Of all the societal vices that ravage our generation today, none is more magnanimous than drug addiction.
The ever rising trend is tearing down our civilization, barricading our development as a nation.
A drug addict is handicapped, we consider drug addicts as people who are unfit to mentally go about the average citizenry privilege, they got expelled in school, they got fired at jobs, parents disown their drug addict kids, spouses divorce their drug addicted partners, in every sphere of life we kick them out.
We align them, we marginalize them, we push them away from us, we stigmatize them, same way we stigmatize HIV patients prior to HIV\AIDS awareness.
Some years back, people with HIV received the same treatment globally, medical experts around the world and humanitarian advocates have to come together to educate and sensitize people on HIV/AIDS, now they can live in peace among us without stigmatization.
The question is why the comparison between drug abuse/addiction and HIV/AIDS, right?
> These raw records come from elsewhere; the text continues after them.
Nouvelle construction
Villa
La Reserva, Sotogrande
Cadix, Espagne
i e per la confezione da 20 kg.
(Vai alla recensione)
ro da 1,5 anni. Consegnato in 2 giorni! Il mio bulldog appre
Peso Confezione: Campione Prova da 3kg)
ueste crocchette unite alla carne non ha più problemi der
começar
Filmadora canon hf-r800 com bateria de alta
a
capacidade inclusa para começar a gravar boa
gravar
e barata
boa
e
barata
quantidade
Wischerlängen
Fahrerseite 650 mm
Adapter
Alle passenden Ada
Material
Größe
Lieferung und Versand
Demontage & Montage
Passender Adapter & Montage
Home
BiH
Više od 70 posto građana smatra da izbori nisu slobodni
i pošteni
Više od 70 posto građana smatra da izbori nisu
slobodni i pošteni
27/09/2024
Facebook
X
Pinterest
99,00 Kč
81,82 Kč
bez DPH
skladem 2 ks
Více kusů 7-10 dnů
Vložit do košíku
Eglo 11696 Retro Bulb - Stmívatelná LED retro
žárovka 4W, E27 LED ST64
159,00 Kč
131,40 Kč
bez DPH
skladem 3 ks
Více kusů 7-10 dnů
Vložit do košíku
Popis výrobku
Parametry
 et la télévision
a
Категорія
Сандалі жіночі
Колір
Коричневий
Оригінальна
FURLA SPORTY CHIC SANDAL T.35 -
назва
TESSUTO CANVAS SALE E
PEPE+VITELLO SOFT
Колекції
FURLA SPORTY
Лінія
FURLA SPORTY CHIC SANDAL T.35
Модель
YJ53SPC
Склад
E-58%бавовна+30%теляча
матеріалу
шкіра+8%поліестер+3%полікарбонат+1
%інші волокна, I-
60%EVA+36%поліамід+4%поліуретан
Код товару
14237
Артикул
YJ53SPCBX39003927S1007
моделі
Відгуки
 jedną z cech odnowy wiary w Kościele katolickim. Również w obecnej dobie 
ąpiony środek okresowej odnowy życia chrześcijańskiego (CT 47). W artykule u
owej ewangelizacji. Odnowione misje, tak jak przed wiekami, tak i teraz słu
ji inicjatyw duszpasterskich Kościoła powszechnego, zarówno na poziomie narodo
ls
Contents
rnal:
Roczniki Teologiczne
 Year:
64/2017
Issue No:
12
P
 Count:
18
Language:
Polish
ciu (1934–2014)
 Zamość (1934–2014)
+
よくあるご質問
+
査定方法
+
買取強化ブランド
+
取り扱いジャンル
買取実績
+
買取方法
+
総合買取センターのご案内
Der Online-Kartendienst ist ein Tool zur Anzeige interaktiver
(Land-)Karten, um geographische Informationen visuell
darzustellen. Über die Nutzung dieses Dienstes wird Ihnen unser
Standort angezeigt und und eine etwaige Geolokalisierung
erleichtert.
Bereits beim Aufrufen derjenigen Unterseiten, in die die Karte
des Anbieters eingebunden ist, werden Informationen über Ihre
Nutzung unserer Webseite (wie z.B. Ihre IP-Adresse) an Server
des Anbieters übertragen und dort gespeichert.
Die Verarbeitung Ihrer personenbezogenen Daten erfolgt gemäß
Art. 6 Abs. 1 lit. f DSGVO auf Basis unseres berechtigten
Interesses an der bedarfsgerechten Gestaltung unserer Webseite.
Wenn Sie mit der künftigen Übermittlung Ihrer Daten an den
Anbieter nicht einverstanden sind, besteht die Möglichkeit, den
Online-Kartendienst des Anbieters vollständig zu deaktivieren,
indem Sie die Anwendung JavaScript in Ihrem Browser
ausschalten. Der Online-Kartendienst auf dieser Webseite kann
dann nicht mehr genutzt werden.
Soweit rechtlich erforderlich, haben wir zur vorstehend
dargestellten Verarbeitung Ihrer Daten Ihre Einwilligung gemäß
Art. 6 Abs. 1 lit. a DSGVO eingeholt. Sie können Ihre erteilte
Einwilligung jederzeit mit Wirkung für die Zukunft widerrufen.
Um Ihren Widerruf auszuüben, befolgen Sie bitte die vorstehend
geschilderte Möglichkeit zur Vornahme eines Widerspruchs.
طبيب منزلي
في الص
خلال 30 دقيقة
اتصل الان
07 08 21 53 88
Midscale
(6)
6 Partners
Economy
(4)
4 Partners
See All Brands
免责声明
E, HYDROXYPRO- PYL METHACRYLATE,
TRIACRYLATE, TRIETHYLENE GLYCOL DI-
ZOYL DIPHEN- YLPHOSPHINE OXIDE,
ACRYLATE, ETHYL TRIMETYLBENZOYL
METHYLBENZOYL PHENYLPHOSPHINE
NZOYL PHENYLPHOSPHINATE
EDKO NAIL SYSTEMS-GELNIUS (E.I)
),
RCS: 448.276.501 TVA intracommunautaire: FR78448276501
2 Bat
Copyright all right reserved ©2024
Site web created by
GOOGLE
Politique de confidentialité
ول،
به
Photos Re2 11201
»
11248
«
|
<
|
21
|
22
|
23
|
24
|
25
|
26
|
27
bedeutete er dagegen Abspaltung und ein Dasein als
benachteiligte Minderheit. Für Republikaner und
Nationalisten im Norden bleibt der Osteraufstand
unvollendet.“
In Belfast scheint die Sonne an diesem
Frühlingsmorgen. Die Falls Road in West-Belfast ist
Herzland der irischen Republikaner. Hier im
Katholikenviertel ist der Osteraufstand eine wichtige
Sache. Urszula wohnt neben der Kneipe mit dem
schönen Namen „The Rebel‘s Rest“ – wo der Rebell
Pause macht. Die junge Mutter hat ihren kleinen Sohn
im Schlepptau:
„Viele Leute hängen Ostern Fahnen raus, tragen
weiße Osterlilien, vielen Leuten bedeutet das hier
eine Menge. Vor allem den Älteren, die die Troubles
Well, the thing is, just like HIV/AID, drug abuse/addiction is also a disease.
Addiction is a mental illness; Megan Bailey stated in his article on Beliefnet that “addiction is a chronic disease characterized by drug seeking and use that is compulsive or difficult to control despite negative consequences”.
The initial decision to take drugs is voluntary for most people, but repeated drug use can lead to brain changes that challenge an addicted person’s self-control and interfere with their ability to resist intense urges to take drugs.
Many people do not understand why or how people become addicted to drugs and alcohol. There are many misconceptions about how addictions work. For example, some mistakenly believe that those who use drugs lack moral principles or willpower and could stop using drugs by simply choosing to do so.
In reality, drug addiction is a complex disease and quitting takes much more than good intention.
The question is, how do we tackle drug abuse and drug addiction? Are we even willing to fight it? The plot twist here is that, drugs are profiting business, an illegal but lucrative business.
Even if the governments ban some narcotic drugs, somehow users always manage to get their hands on other unsuspecting substances that help them get high.
And besides, there’s always the acts behind the scenes, those organizations vested with the task of fighting drug misuse are allegedly the ones pulling strings to fuel the issue.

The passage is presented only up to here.